Transgenic regulation of moth chorion gene promoters in Drosophila: tissue, temporal, and quantitative control of four bidirectional promoters.

Bidirectional chorion gene promoter regions from three silkmoth species, Bombyx mori, Antheraea pernyi, or Antheraea polyphemus (members of two different moth families), were tested for their ability to transcriptionally activate a bacterial marker gene (chloramphenicol acetyltransferase) in transformant Drosophila. Relatively short 5' flanking DNA fragments (272-367 bp) of chorion gene pairs are sufficient to confer a high degree of tissue and choriogenic stage specificity of expression to the marker gene. Thus, significant conservation of molecular interactions controlling transcription during choriogenesis is observed between the distantly related orders, Lepidoptera and Diptera. However, quantitative and fine temporal regulation in the Drosophila host does not fully parallel the in situ regulation in moths, indicating that some regulatory protein-DNA interactions have diversified in the approximately 250 million years since the last common ancestor of these insect groups.
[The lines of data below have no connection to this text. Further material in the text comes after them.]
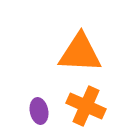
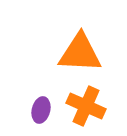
purple ellipse: moved 2 px right, 1 px up; rotated 25 degrees clockwise
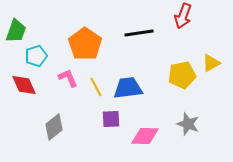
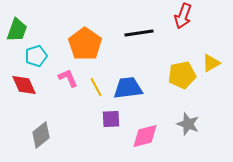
green trapezoid: moved 1 px right, 1 px up
gray diamond: moved 13 px left, 8 px down
pink diamond: rotated 16 degrees counterclockwise
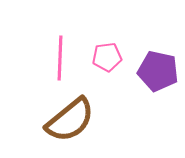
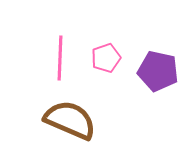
pink pentagon: moved 1 px left, 1 px down; rotated 12 degrees counterclockwise
brown semicircle: rotated 118 degrees counterclockwise
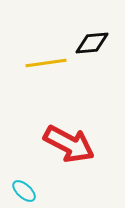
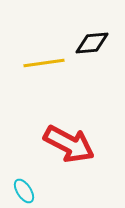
yellow line: moved 2 px left
cyan ellipse: rotated 15 degrees clockwise
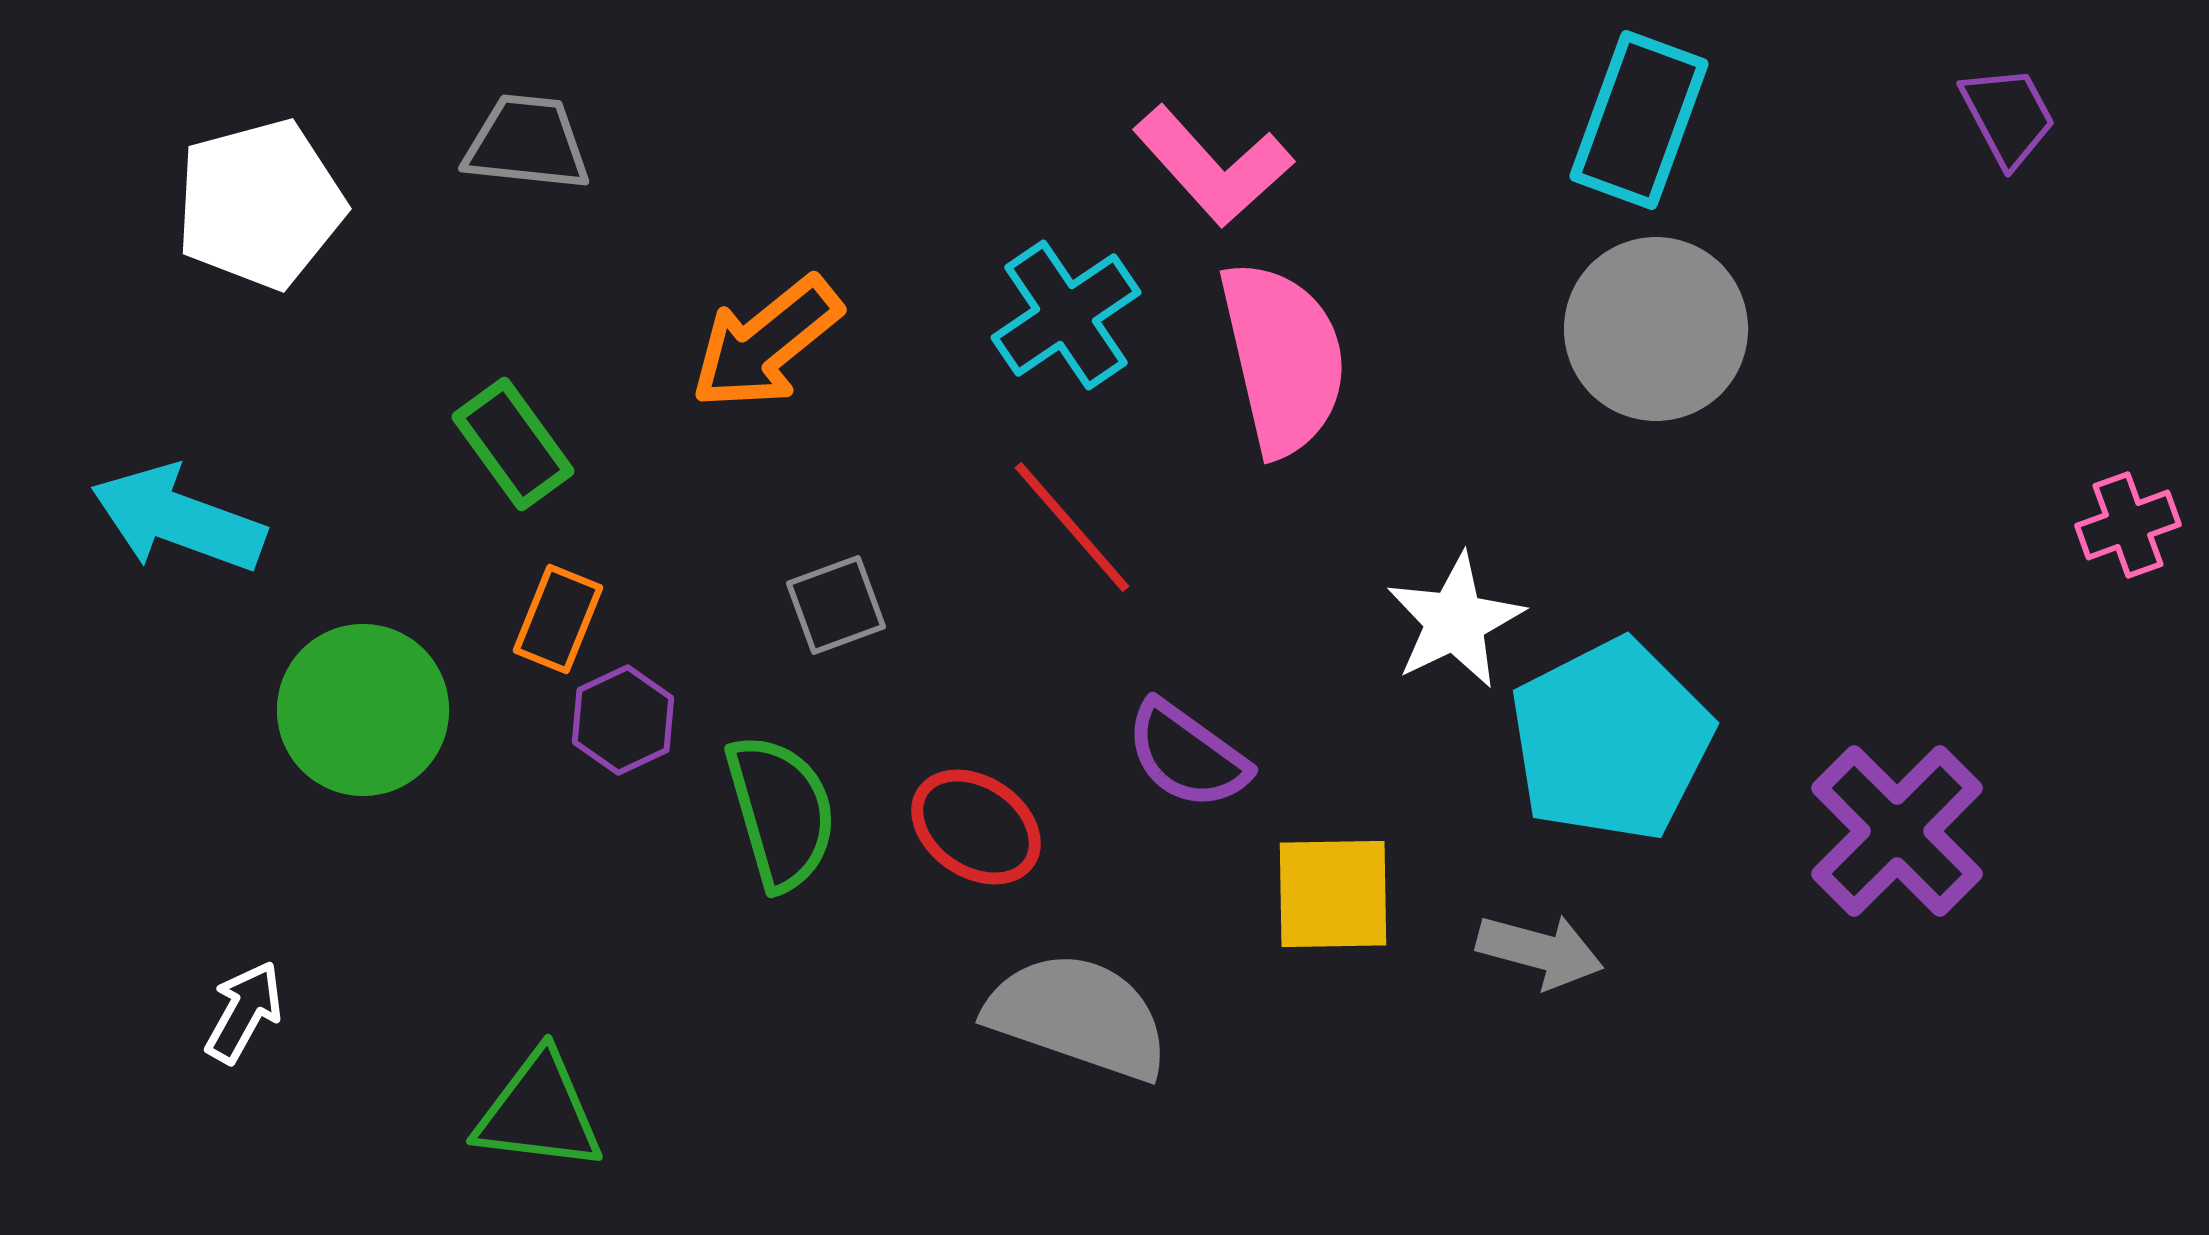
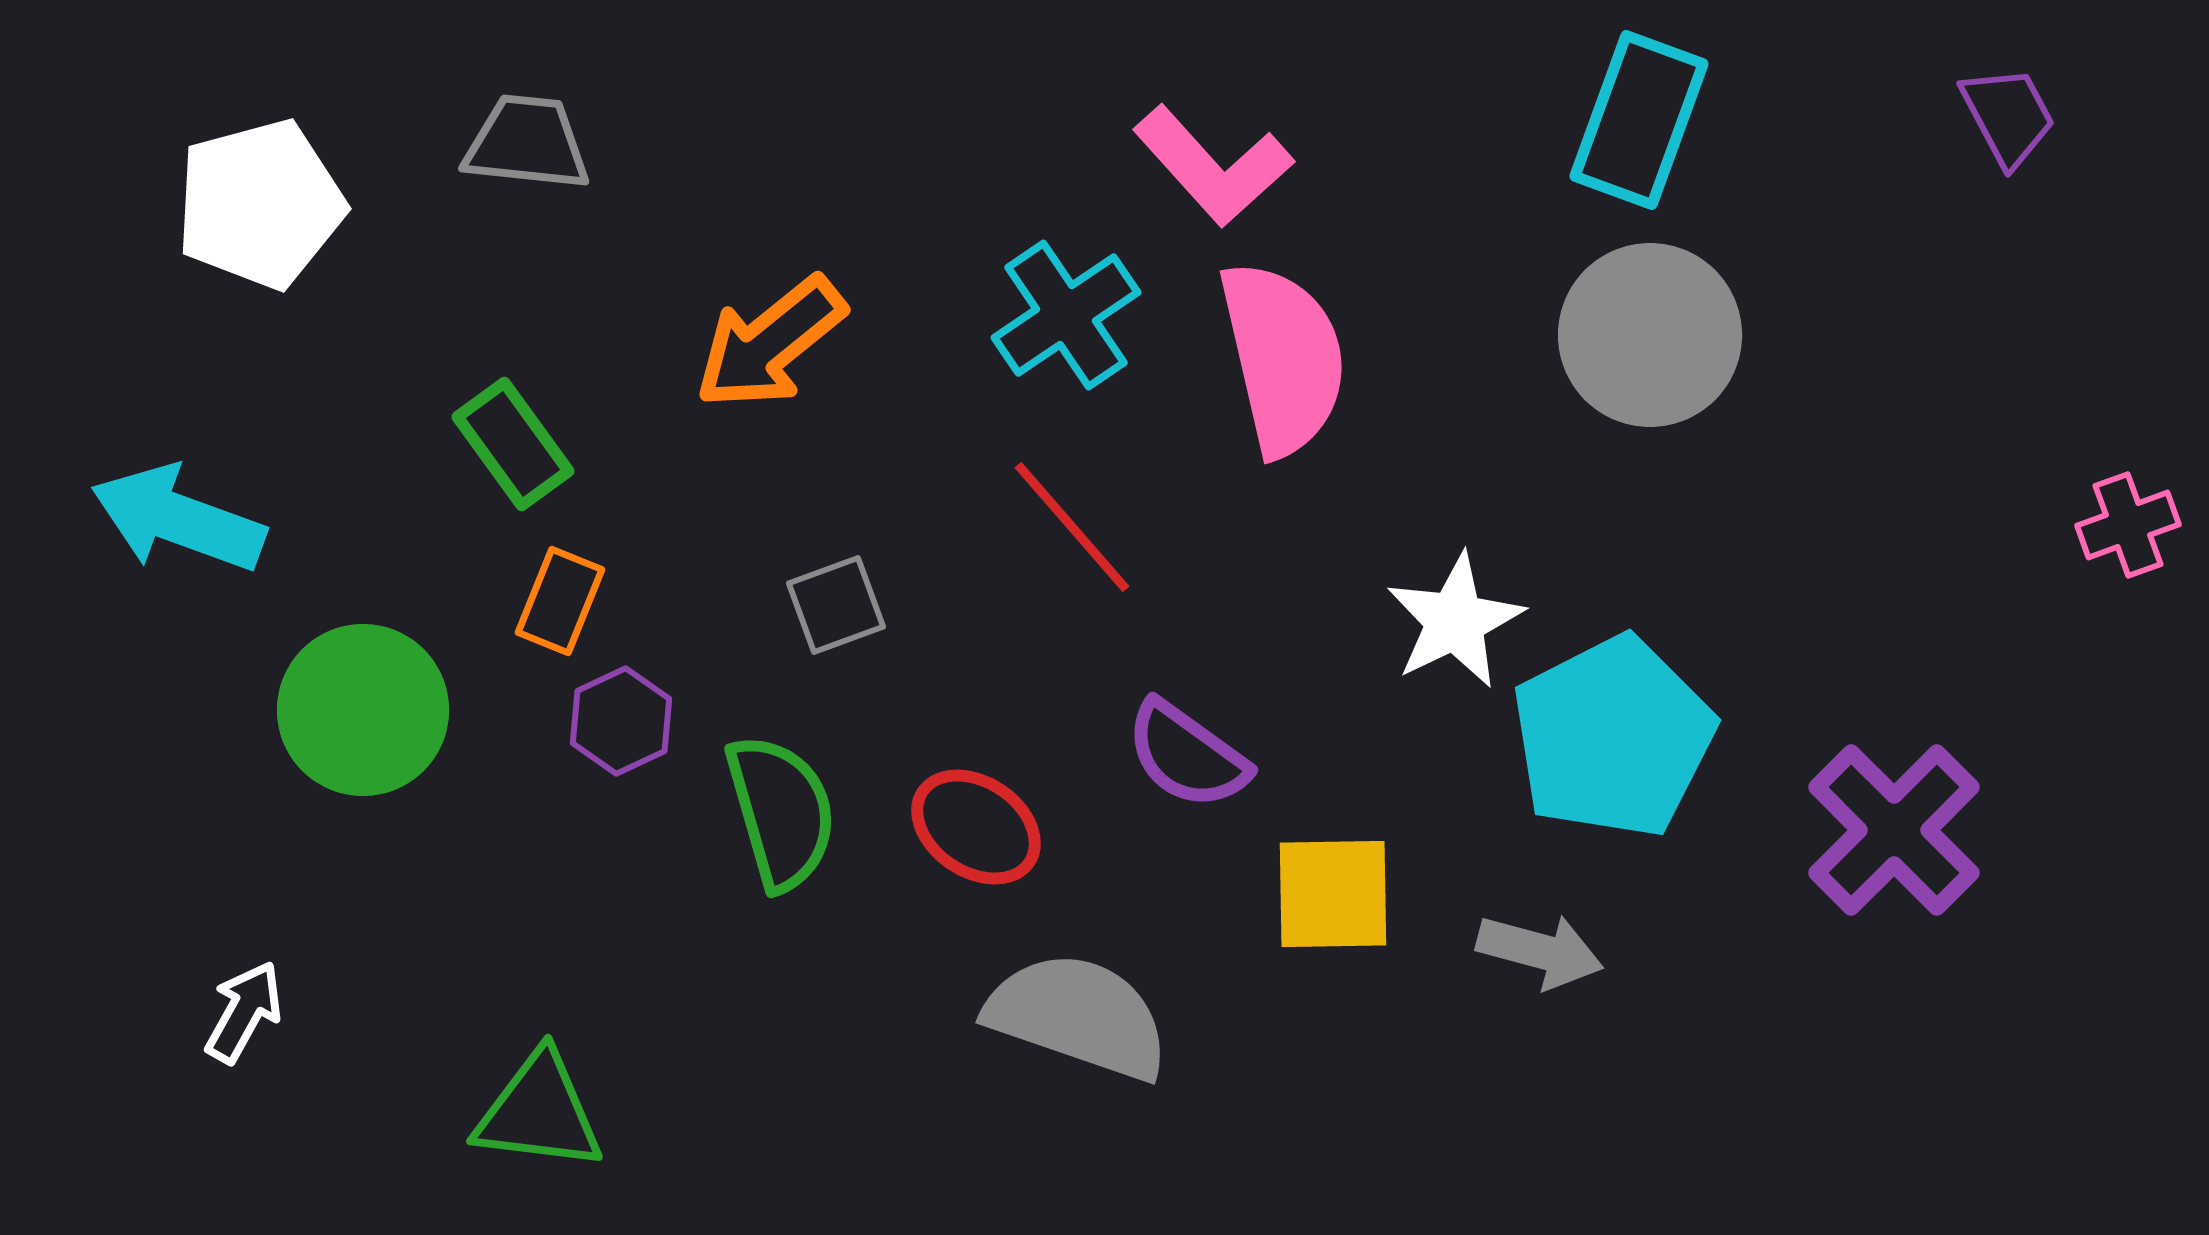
gray circle: moved 6 px left, 6 px down
orange arrow: moved 4 px right
orange rectangle: moved 2 px right, 18 px up
purple hexagon: moved 2 px left, 1 px down
cyan pentagon: moved 2 px right, 3 px up
purple cross: moved 3 px left, 1 px up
Limited in vitro mutagenesis of a B. mori promoter DNA has shown that a central 189-bp region includes elements sufficient for the qualitative specificity of chorion-specific expression. The same experiments have shown that a previously identified essential element, centered on the TCACGT hexamer, is not sufficient for chorion-specific expression: an additional essential element or elements are found farther upstream, within a 112-bp DNA region. Comparisons of silkmoth and Drosophila chorion gene promoter sequences have identified some candidates for cis-acting elements involved in the developmental regulation of chorion gene expression.